▸ Material to process:
=== Begin Enclosure ===

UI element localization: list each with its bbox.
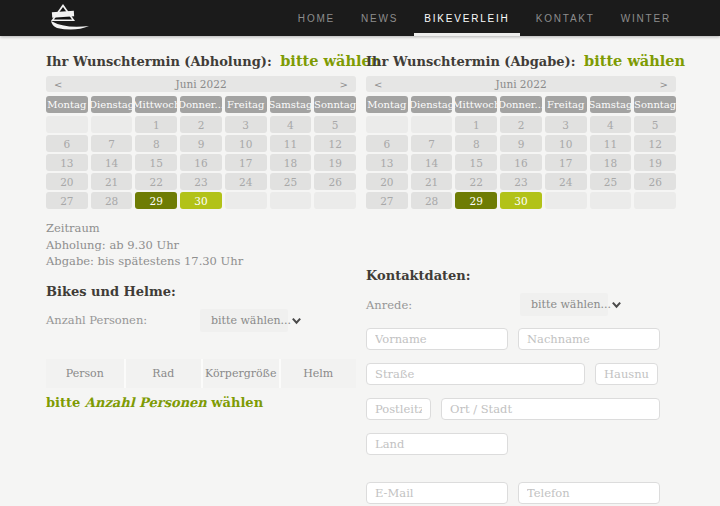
calendar-day[interactable]: 2 [500,116,542,133]
calendar-day[interactable]: 19 [314,154,356,171]
calendar-day[interactable]: 7 [91,135,133,152]
hint-pre: bitte [46,395,85,410]
calendar-empty-cell [314,192,356,209]
house-number-field[interactable] [595,363,658,385]
calendar-day[interactable]: 22 [455,173,497,190]
return-calendar-title: Ihr Wunschtermin (Abgabe): bitte wählen [366,52,676,69]
city-field[interactable] [441,398,660,420]
calendar-day[interactable]: 3 [545,116,587,133]
calendar-day[interactable]: 9 [180,135,222,152]
calendar-day[interactable]: 12 [634,135,676,152]
nav-item-news[interactable]: NEWS [348,0,411,36]
calendar-day[interactable]: 29 [135,192,177,209]
calendar-day[interactable]: 5 [314,116,356,133]
calendar-day[interactable]: 13 [366,154,408,171]
salutation-select[interactable]: bitte wählen... [520,293,608,316]
calendar-day[interactable]: 27 [366,192,408,209]
day-header: Freitag [545,96,587,113]
calendar-day[interactable]: 16 [500,154,542,171]
nav-item-winter[interactable]: WINTER [608,0,684,36]
first-name-field[interactable] [366,328,508,350]
month-bar: < Juni 2022 > [46,76,356,92]
calendar-day[interactable]: 11 [590,135,632,152]
calendar-day[interactable]: 1 [455,116,497,133]
persons-select[interactable]: bitte wählen... [200,309,288,332]
day-headers: MontagDienstagMittwochDonner...FreitagSa… [366,96,676,113]
calendar-day[interactable]: 21 [411,173,453,190]
bikes-table-header: PersonRadKörpergrößeHelm [46,359,356,388]
calendar-day[interactable]: 4 [270,116,312,133]
calendar-day[interactable]: 19 [634,154,676,171]
calendar-day[interactable]: 30 [180,192,222,209]
calendar-day[interactable]: 14 [411,154,453,171]
calendar-day[interactable]: 1 [135,116,177,133]
calendar-day[interactable]: 13 [46,154,88,171]
month-label: Juni 2022 [384,78,658,90]
calendar-day[interactable]: 6 [366,135,408,152]
day-header: Dienstag [91,96,133,113]
calendar-day[interactable]: 10 [225,135,267,152]
prev-month-arrow[interactable]: < [54,79,64,90]
calendar-day[interactable]: 6 [46,135,88,152]
zeitraum-block: Zeitraum Abholung: ab 9.30 Uhr Abgabe: b… [46,220,356,270]
calendar-day[interactable]: 5 [634,116,676,133]
calendar-day[interactable]: 25 [590,173,632,190]
calendar-day[interactable]: 15 [455,154,497,171]
calendar-day[interactable]: 17 [545,154,587,171]
calendar-day[interactable]: 22 [135,173,177,190]
prev-month-arrow[interactable]: < [374,79,384,90]
calendar-day[interactable]: 17 [225,154,267,171]
month-bar: < Juni 2022 > [366,76,676,92]
calendar-day[interactable]: 25 [270,173,312,190]
calendar-day[interactable]: 26 [314,173,356,190]
street-field[interactable] [366,363,585,385]
calendar-day[interactable]: 15 [135,154,177,171]
calendar-day[interactable]: 2 [180,116,222,133]
calendar-day[interactable]: 18 [590,154,632,171]
zip-field[interactable] [366,398,431,420]
calendar-day[interactable]: 8 [455,135,497,152]
calendar-day[interactable]: 3 [225,116,267,133]
calendar-day[interactable]: 20 [366,173,408,190]
calendar-day[interactable]: 10 [545,135,587,152]
calendar-day[interactable]: 11 [270,135,312,152]
ski-sport-logo[interactable]: ​ [45,2,107,34]
next-month-arrow[interactable]: > [658,79,668,90]
country-field[interactable] [366,433,508,455]
calendar-day[interactable]: 24 [545,173,587,190]
calendar-day[interactable]: 7 [411,135,453,152]
calendar-day[interactable]: 9 [500,135,542,152]
calendar-day[interactable]: 29 [455,192,497,209]
calendar-day[interactable]: 26 [634,173,676,190]
nav-item-bikeverleih[interactable]: BIKEVERLEIH [411,0,522,36]
calendar-day[interactable]: 14 [91,154,133,171]
calendar-day[interactable]: 4 [590,116,632,133]
phone-field[interactable] [518,482,660,504]
calendar-day[interactable]: 20 [46,173,88,190]
dates-grid: 1234567891011121314151617181920212223242… [46,116,356,209]
salutation-select-row: Anrede: bitte wählen... [366,293,676,316]
calendar-day[interactable]: 28 [411,192,453,209]
calendar-empty-cell [46,116,88,133]
calendar-day[interactable]: 24 [225,173,267,190]
pickup-calendar-title: Ihr Wunschtermin (Abholung): bitte wähle… [46,52,356,69]
calendar-day[interactable]: 12 [314,135,356,152]
calendar-day[interactable]: 28 [91,192,133,209]
nav-item-home[interactable]: HOME [285,0,348,36]
calendar-day[interactable]: 23 [500,173,542,190]
salutation-select-value: bitte wählen... [531,298,611,311]
next-month-arrow[interactable]: > [338,79,348,90]
calendar-day[interactable]: 18 [270,154,312,171]
calendar-day[interactable]: 30 [500,192,542,209]
calendar-day[interactable]: 23 [180,173,222,190]
nav-menu: HOMENEWSBIKEVERLEIHKONTAKTWINTER [285,0,684,36]
last-name-field[interactable] [518,328,660,350]
city-row [366,398,662,420]
calendar-day[interactable]: 27 [46,192,88,209]
email-field[interactable] [366,482,508,504]
calendar-day[interactable]: 8 [135,135,177,152]
calendar-day[interactable]: 16 [180,154,222,171]
day-header: Mittwoch [455,96,497,113]
nav-item-kontakt[interactable]: KONTAKT [523,0,608,36]
calendar-day[interactable]: 21 [91,173,133,190]
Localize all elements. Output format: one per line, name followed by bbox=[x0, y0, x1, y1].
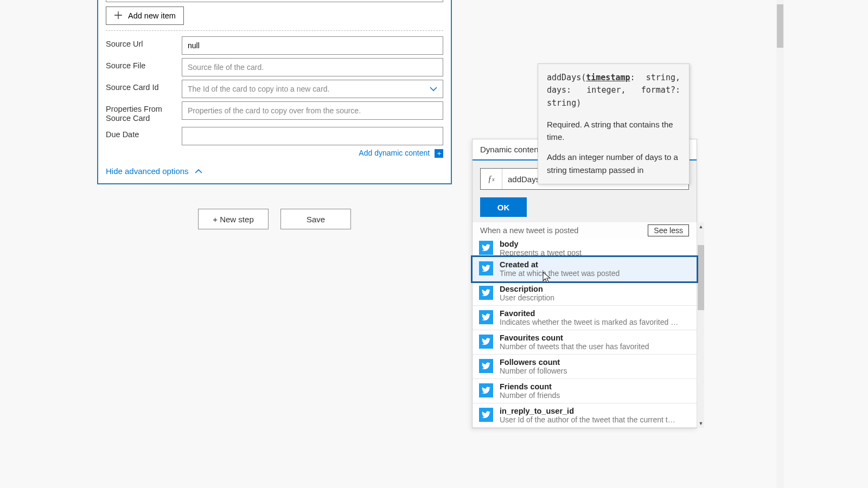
see-less-button[interactable]: See less bbox=[648, 224, 689, 236]
add-dynamic-content-link[interactable]: Add dynamic content bbox=[359, 149, 430, 157]
new-step-button[interactable]: + New step bbox=[198, 209, 269, 229]
item-title: Description bbox=[500, 285, 554, 293]
dynamic-content-row: Add dynamic content ＋ bbox=[106, 149, 443, 158]
twitter-icon bbox=[479, 359, 493, 373]
field-label: Source Card Id bbox=[106, 80, 182, 92]
item-description: Number of followers bbox=[500, 367, 567, 375]
dynamic-content-list: bodyRepresents a tweet postCreated atTim… bbox=[473, 240, 697, 428]
footer-buttons: + New step Save bbox=[198, 209, 351, 229]
scroll-up-icon[interactable]: ▲ bbox=[698, 223, 704, 230]
twitter-icon bbox=[479, 335, 493, 349]
window-scrollbar[interactable] bbox=[776, 0, 784, 488]
field-row-due-date: Due Date bbox=[106, 127, 443, 145]
field-row-source-file: Source File bbox=[106, 58, 443, 76]
field-label: Due Date bbox=[106, 127, 182, 139]
field-row-source-url: Source Url bbox=[106, 36, 443, 55]
properties-from-source-input[interactable] bbox=[182, 101, 443, 120]
section-header: When a new tweet is posted See less bbox=[473, 222, 697, 240]
tooltip-signature: addDays(timestamp: string, days: integer… bbox=[547, 72, 680, 110]
item-description: Time at which the tweet was posted bbox=[500, 269, 620, 278]
item-description: User description bbox=[500, 293, 554, 302]
action-card: Add new item Source Url Source File Sour… bbox=[97, 0, 452, 184]
scroll-thumb[interactable] bbox=[777, 4, 783, 48]
item-description: Number of tweets that the user has favor… bbox=[500, 342, 649, 351]
item-title: Favorited bbox=[500, 309, 679, 318]
twitter-icon bbox=[479, 310, 493, 324]
prior-input[interactable] bbox=[106, 0, 443, 2]
hide-advanced-options-link[interactable]: Hide advanced options bbox=[106, 166, 203, 176]
plus-icon bbox=[114, 11, 123, 21]
scrollbar[interactable]: ▲ ▼ bbox=[697, 222, 704, 428]
due-date-input[interactable] bbox=[182, 127, 443, 145]
source-card-id-select[interactable] bbox=[182, 80, 443, 98]
dynamic-content-item[interactable]: Favourites countNumber of tweets that th… bbox=[473, 330, 697, 355]
dynamic-content-item[interactable]: Followers countNumber of followers bbox=[473, 355, 697, 379]
dynamic-content-item[interactable]: Created atTime at which the tweet was po… bbox=[473, 257, 697, 281]
plus-square-icon[interactable]: ＋ bbox=[435, 149, 443, 158]
dynamic-content-item[interactable]: DescriptionUser description bbox=[473, 281, 697, 306]
tooltip-para-2: Adds an integer number of days to a stri… bbox=[547, 151, 680, 176]
twitter-icon bbox=[479, 241, 493, 255]
tooltip-para-1: Required. A string that contains the tim… bbox=[547, 118, 680, 144]
scroll-thumb[interactable] bbox=[698, 245, 704, 310]
add-new-item-label: Add new item bbox=[128, 11, 176, 20]
item-title: Followers count bbox=[500, 358, 567, 367]
dynamic-content-item[interactable]: bodyRepresents a tweet post bbox=[473, 240, 697, 257]
twitter-icon bbox=[479, 383, 493, 397]
item-description: User Id of the author of the tweet that … bbox=[500, 415, 679, 424]
dynamic-content-item[interactable]: in_reply_to_user_idUser Id of the author… bbox=[473, 403, 697, 428]
field-label: Source Url bbox=[106, 36, 182, 49]
add-new-item-button[interactable]: Add new item bbox=[106, 7, 184, 25]
twitter-icon bbox=[479, 408, 493, 422]
expression-tooltip: addDays(timestamp: string, days: integer… bbox=[538, 63, 690, 184]
section-title: When a new tweet is posted bbox=[480, 226, 578, 235]
item-title: Friends count bbox=[500, 382, 560, 391]
field-label: Source File bbox=[106, 58, 182, 70]
source-file-input[interactable] bbox=[182, 58, 443, 76]
save-button[interactable]: Save bbox=[280, 209, 351, 229]
dynamic-content-item[interactable]: Friends countNumber of friends bbox=[473, 379, 697, 403]
dynamic-content-item[interactable]: FavoritedIndicates whether the tweet is … bbox=[473, 306, 697, 330]
item-description: Indicates whether the tweet is marked as… bbox=[500, 318, 679, 326]
dynamic-content-body: When a new tweet is posted See less body… bbox=[473, 222, 697, 428]
item-title: Favourites count bbox=[500, 333, 649, 342]
item-description: Represents a tweet post bbox=[500, 248, 582, 257]
fx-icon: ƒx bbox=[481, 169, 502, 189]
item-description: Number of friends bbox=[500, 391, 560, 400]
twitter-icon bbox=[479, 261, 493, 275]
scroll-down-icon[interactable]: ▼ bbox=[698, 420, 704, 427]
ok-button[interactable]: OK bbox=[480, 197, 527, 217]
item-title: Created at bbox=[500, 260, 620, 269]
source-url-input[interactable] bbox=[182, 36, 443, 55]
field-row-source-card-id: Source Card Id bbox=[106, 80, 443, 98]
field-label: Properties From Source Card bbox=[106, 101, 182, 124]
item-title: body bbox=[500, 240, 582, 248]
item-title: in_reply_to_user_id bbox=[500, 407, 679, 415]
twitter-icon bbox=[479, 286, 493, 300]
field-row-properties-from-source: Properties From Source Card bbox=[106, 101, 443, 124]
advanced-label: Hide advanced options bbox=[106, 166, 189, 176]
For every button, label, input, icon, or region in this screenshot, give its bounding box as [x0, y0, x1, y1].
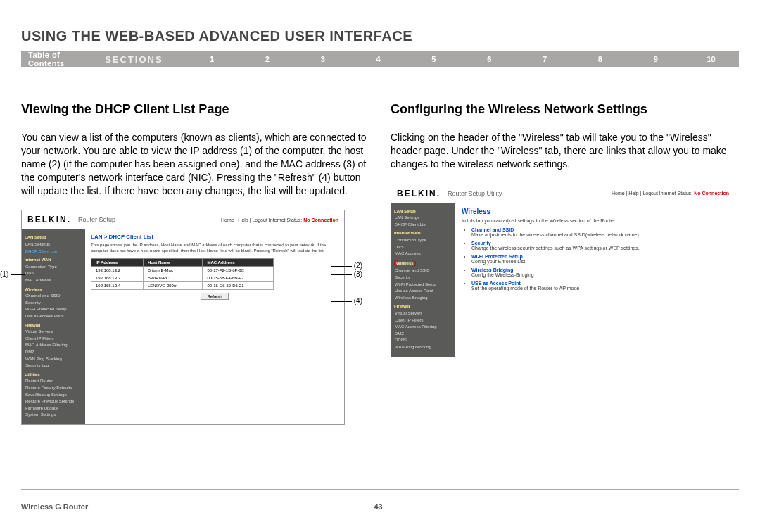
sidebar-item[interactable]: Firewall [25, 322, 82, 329]
sidebar-item[interactable]: Wi-Fi Protected Setup [394, 281, 452, 289]
sidebar-item[interactable]: Channel and SSID [25, 293, 82, 300]
sidebar-item[interactable]: System Settings [25, 412, 82, 419]
sidebar-item[interactable]: Restore Previous Settings [25, 398, 82, 405]
sidebar-item[interactable]: Connection Type [394, 237, 452, 244]
sidebar-item[interactable]: Firewall [394, 303, 452, 310]
sidebar-item[interactable]: Virtual Servers [25, 329, 82, 336]
page-number: 43 [88, 502, 669, 511]
sidebar-item[interactable]: LAN Settings [394, 215, 452, 222]
sidebar-item[interactable]: DNS [394, 244, 452, 251]
list-item: Wi-Fi Protected SetupConfig your Enrolle… [471, 254, 728, 264]
list-item: SecurityChange the wireless security set… [471, 241, 728, 251]
sidebar-item[interactable]: Security [394, 274, 452, 281]
sidebar-item[interactable]: Wi-Fi Protected Setup [25, 306, 82, 313]
sidebar-item[interactable]: LAN Setup [394, 208, 452, 215]
section-10[interactable]: 10 [683, 55, 739, 63]
sidebar-item[interactable]: LAN Settings [25, 241, 82, 248]
callout-4: (4) [331, 297, 366, 305]
wireless-link-desc: Config the Wireless-Bridging [471, 272, 728, 277]
sidebar-item[interactable]: Security [25, 300, 82, 307]
sidebar-item[interactable]: Internet WAN [394, 230, 452, 237]
sidebar-item[interactable]: DDNS [394, 337, 452, 344]
left-paragraph: You can view a list of the computers (kn… [21, 131, 369, 197]
sidebar-item[interactable]: MAC Address Filtering [25, 342, 82, 349]
sidebar-item[interactable]: DHCP Client List [25, 248, 82, 255]
sidebar-item[interactable]: Connection Type [25, 264, 82, 271]
sidebar-item[interactable]: Use as Access Point [25, 313, 82, 320]
sidebar-item[interactable]: Wireless Bridging [394, 295, 452, 302]
callout-2: (2) [331, 262, 366, 270]
wireless-screenshot: BELKIN. Router Setup Utility Home | Help… [391, 184, 735, 357]
sidebar-item[interactable]: Firmware Update [25, 405, 82, 412]
wireless-link[interactable]: Security [471, 241, 491, 246]
sidebar-item[interactable]: Restart Router [25, 378, 82, 385]
toc-link[interactable]: Table of Contents [21, 51, 105, 68]
sidebar-item[interactable]: WAN Ping Blocking [394, 344, 452, 351]
sidebar-item[interactable]: DHCP Client List [394, 222, 452, 229]
wireless-link-desc: Set the operating mode of the Router to … [471, 286, 728, 291]
section-6[interactable]: 6 [462, 55, 517, 63]
wireless-link[interactable]: Wireless Bridging [471, 267, 513, 272]
wireless-link[interactable]: USE as Access Point [471, 281, 521, 286]
wireless-link-list: Channel and SSIDMake adjustments to the … [462, 227, 728, 291]
sidebar-item[interactable]: DNS [25, 270, 82, 277]
dhcp-table: IP AddressHost NameMAC Address192.168.13… [91, 258, 274, 290]
table-row: 192.168.13.4LENOVO-250m00-16-D6-59-D6-21 [91, 282, 274, 290]
section-9[interactable]: 9 [628, 55, 683, 63]
sidebar-item[interactable]: DMZ [394, 331, 452, 338]
page-title: USING THE WEB-BASED ADVANCED USER INTERF… [21, 28, 739, 44]
section-8[interactable]: 8 [573, 55, 628, 63]
sidebar-item[interactable]: WAN Ping Blocking [25, 356, 82, 363]
callout-3: (3) [331, 270, 366, 278]
list-item: Channel and SSIDMake adjustments to the … [471, 227, 728, 237]
router-title: Router Setup [78, 216, 115, 223]
belkin-logo: BELKIN. [397, 189, 441, 198]
right-paragraph: Clicking on the header of the "Wireless"… [391, 131, 739, 171]
sidebar-item[interactable]: Wireless [394, 260, 452, 268]
list-item: USE as Access PointSet the operating mod… [471, 281, 728, 291]
section-7[interactable]: 7 [517, 55, 573, 63]
right-heading: Configuring the Wireless Network Setting… [391, 102, 739, 117]
table-header: MAC Address [203, 259, 274, 267]
section-4[interactable]: 4 [350, 55, 406, 63]
table-header: IP Address [91, 259, 144, 267]
router-top-links: Home | Help | Logout Internet Status: No… [612, 191, 729, 196]
section-nav: Table of Contents SECTIONS 12345678910 [21, 51, 739, 67]
refresh-button[interactable]: Refresh [201, 293, 229, 300]
wireless-intro: In this tab you can adjust settings to t… [462, 218, 728, 223]
footer-product: Wireless G Router [21, 502, 88, 511]
breadcrumb: LAN > DHCP Client List [91, 234, 338, 240]
sidebar-item[interactable]: Virtual Servers [394, 310, 452, 317]
sidebar-item[interactable]: LAN Setup [25, 234, 82, 241]
left-heading: Viewing the DHCP Client List Page [21, 102, 369, 117]
sidebar-item[interactable]: Utilities [25, 372, 82, 379]
wireless-header: Wireless [462, 208, 728, 215]
router-top-links: Home | Help | Logout Internet Status: No… [221, 217, 338, 222]
sidebar-item[interactable]: DMZ [25, 349, 82, 356]
section-2[interactable]: 2 [239, 55, 295, 63]
sidebar-item[interactable]: Client IP Filters [25, 336, 82, 343]
router-sidebar-left: LAN SetupLAN SettingsDHCP Client ListInt… [22, 229, 85, 424]
sidebar-item[interactable]: Save/Backup Settings [25, 392, 82, 399]
sidebar-item[interactable]: Channel and SSID [394, 267, 452, 274]
sidebar-item[interactable]: Client IP Filters [394, 317, 452, 324]
list-item: Wireless BridgingConfig the Wireless-Bri… [471, 267, 728, 277]
sidebar-item[interactable]: MAC Address [25, 277, 82, 284]
sidebar-item[interactable]: MAC Address Filtering [394, 324, 452, 331]
wireless-link-desc: Make adjustments to the wireless channel… [471, 232, 728, 237]
sidebar-item[interactable]: Wireless [25, 286, 82, 293]
wireless-link[interactable]: Wi-Fi Protected Setup [471, 254, 523, 259]
section-5[interactable]: 5 [406, 55, 462, 63]
section-1[interactable]: 1 [184, 55, 240, 63]
sidebar-item[interactable]: Use as Access Point [394, 288, 452, 295]
sidebar-item[interactable]: Internet WAN [25, 257, 82, 264]
sidebar-item[interactable]: MAC Address [394, 251, 452, 258]
sidebar-item[interactable]: Restore Factory Defaults [25, 385, 82, 392]
table-row: 192.168.13.2BritanyE-Mac00-17-F2-1B-6F-8… [91, 267, 274, 274]
wireless-link[interactable]: Channel and SSID [471, 227, 514, 232]
wireless-link-desc: Config your Enrollee List [471, 259, 728, 264]
router-sidebar-right: LAN SetupLAN SettingsDHCP Client ListInt… [391, 203, 455, 357]
sidebar-item[interactable]: Security Log [25, 362, 82, 369]
section-3[interactable]: 3 [295, 55, 350, 63]
table-header: Host Name [143, 259, 203, 267]
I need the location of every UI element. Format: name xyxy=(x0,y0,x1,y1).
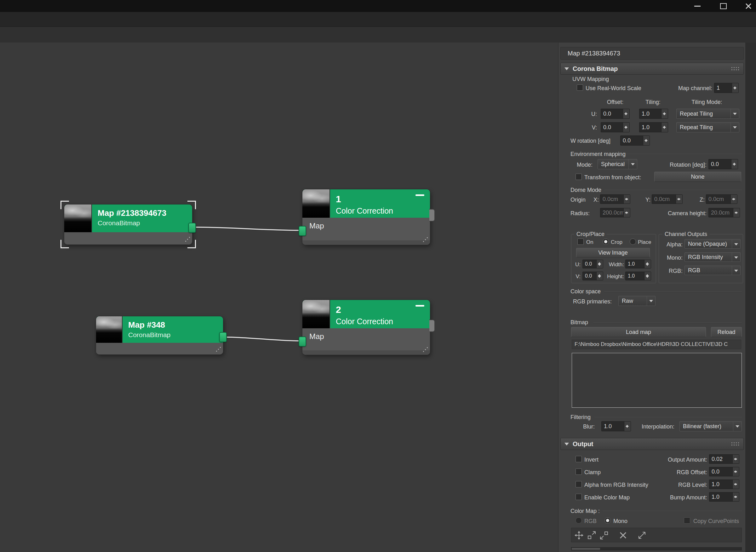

=== End Enclosure ===

▸ Exercise aim: In the listing above, find each line with the word "Protected" and copy it out.

▸ Result:
sidebar-item[interactable]: Wi-Fi Protected Setup [394, 281, 452, 289]
list-item: Wi-Fi Protected SetupConfig your Enrolle… [471, 254, 728, 264]
sidebar-item[interactable]: Wi-Fi Protected Setup [25, 306, 82, 313]
wireless-link[interactable]: Wi-Fi Protected Setup [471, 254, 523, 259]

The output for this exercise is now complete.